I am a Director of Data Science in payment integrity for commercial clients at Optum, a part of UnitedHealth Group. This means that I help create models to detect and help prevent fraud, waste, abuse, and error in medical billing for large healthcare clients. Since labeled data can be limited, I am interested in combining unsupervised, semi-supervised, and supervised methods to achieve the best possible results. More generally, I am interested in solving urgent, real world problems by applying state-of-the-art machine learning algorithms, inventing them when needed.
One recent project was the creation of a supervised model that led to tens of millions of dollars in savings. In other work, I modernized a large legacy code base consisting of tens of thousands of lines of PL/SQL code by creating a modern Python and PySpark implementation. I also created a real-time version of the model by breaking out the computation into periodic computations and real-time look-ups. I have planned and am executing on a roadmap of modeling improvements to include deep learning components within a model explainable in medical/clinical terms.
In addition to my technical role, I also lead a small team of data scientists, directing their work, mentoring their technical development, and evaluating their performance.
In the recent past, I worked on cyber security and cyber-physical security. Cyber systems have peculiarities that often require new algorithms. For example, much of the data collected is computer-generated, discrete, and structured. Also, many of the underlying structures are or occur within networks. Furthermore, these systems must operate in adversarial scenarios where simple fault tolerance and reliability analyses cannot properly account for the planning and intelligence of adversaries. I explored the development of new algorithms that exploit the particulars of cyber problems to improve defensive and offensive capabilities. My later focus was on situation awareness from network sensor data and protection of the power grid.

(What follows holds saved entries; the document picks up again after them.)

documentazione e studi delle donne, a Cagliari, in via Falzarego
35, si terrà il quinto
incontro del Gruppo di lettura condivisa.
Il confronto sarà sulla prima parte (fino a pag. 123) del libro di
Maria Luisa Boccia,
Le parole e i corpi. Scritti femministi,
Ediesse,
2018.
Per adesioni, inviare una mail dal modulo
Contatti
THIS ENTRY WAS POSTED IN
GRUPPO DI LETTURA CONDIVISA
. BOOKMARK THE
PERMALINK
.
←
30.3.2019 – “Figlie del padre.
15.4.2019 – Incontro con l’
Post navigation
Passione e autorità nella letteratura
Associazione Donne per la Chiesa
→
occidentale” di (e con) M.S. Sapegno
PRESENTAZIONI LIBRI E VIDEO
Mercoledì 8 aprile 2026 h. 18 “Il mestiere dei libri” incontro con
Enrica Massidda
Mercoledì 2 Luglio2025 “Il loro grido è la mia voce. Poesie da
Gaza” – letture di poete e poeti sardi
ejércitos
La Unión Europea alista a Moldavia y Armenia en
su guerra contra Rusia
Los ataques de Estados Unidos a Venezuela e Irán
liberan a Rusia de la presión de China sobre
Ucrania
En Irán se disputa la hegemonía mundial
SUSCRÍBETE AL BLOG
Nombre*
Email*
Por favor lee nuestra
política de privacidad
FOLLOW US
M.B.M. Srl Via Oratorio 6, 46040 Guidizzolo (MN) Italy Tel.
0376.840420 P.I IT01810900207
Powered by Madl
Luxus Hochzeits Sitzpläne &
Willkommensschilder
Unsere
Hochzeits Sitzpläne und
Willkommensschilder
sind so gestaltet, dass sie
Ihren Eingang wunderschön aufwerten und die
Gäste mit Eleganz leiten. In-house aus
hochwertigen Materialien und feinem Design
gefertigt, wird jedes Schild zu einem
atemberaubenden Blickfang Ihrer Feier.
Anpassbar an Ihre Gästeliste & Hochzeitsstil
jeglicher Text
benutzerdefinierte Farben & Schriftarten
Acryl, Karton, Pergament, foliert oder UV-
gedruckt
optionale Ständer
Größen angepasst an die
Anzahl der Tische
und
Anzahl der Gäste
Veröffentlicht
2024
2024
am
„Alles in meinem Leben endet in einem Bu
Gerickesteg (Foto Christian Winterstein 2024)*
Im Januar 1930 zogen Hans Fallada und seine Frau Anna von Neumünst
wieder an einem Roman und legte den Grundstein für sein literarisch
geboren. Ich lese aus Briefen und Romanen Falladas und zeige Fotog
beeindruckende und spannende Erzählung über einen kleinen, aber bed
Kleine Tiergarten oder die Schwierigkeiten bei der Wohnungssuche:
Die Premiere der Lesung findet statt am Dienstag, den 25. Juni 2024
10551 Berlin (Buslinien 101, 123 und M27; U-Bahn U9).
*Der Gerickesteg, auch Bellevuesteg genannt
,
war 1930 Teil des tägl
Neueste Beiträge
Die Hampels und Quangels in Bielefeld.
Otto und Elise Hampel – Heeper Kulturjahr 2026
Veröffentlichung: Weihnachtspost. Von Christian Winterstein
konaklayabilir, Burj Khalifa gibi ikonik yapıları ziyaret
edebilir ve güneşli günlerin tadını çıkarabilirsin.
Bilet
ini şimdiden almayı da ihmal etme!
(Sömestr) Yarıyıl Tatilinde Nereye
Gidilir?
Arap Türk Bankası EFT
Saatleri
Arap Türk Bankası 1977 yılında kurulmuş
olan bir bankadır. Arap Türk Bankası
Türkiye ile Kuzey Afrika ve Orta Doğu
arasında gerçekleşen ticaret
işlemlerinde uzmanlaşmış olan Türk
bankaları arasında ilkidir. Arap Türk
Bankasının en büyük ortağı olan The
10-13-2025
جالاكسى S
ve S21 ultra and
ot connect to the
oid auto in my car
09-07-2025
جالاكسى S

I worked at ORNL between 2009 and 2017. In addition to being a research scientist, I was also the team lead for research-operations integration where I supported the operational deployment of research results. Previously, I worked as a cryptologic researcher for over 10 years. I earned my Ph.D. in Mathematics from the University of Michigan, Ann Arbor in 2003 (defending my thesis just hours before the Northeast blackout).
My research focus is in the effective use of machine learning methods to address real, operational problems. Many amazing results have been achieved recently using deep learning, but most of these are within the domains of images, voice, and text. In many applications, such as medical claims data and cyber security, the idiosyncrasies of the data render inappropriate the routine application of advanced algorithms. I am especially interested in determining the best analytics for addressing any given problem, whether it be from deep learning, other machine learning methods, optimization, probabilistic modeling, or game theory.